Problem to solve:
In how many lines of the data below does the word "travellers" appear? Reply with the number and nothing more.
*** Data for the task ***
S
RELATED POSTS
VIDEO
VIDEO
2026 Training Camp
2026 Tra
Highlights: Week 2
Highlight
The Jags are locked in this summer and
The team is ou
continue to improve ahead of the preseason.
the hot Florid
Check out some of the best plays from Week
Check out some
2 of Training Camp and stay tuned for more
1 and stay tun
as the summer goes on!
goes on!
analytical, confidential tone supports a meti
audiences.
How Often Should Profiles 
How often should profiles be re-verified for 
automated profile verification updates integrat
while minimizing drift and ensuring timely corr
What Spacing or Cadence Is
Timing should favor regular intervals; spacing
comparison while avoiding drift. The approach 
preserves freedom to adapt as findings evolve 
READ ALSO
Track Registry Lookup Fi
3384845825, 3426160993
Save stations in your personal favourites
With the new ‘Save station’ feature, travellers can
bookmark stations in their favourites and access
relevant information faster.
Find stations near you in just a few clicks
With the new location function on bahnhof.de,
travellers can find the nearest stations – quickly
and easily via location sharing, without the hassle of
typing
*** End of Data for the task ***
*** Data for the task ***
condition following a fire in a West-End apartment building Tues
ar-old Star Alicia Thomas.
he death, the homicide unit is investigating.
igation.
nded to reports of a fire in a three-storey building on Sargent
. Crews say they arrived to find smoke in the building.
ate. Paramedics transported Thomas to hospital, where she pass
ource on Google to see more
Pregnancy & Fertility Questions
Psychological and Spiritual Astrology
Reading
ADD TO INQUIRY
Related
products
*** End of Data for the task ***
Exercise response:
2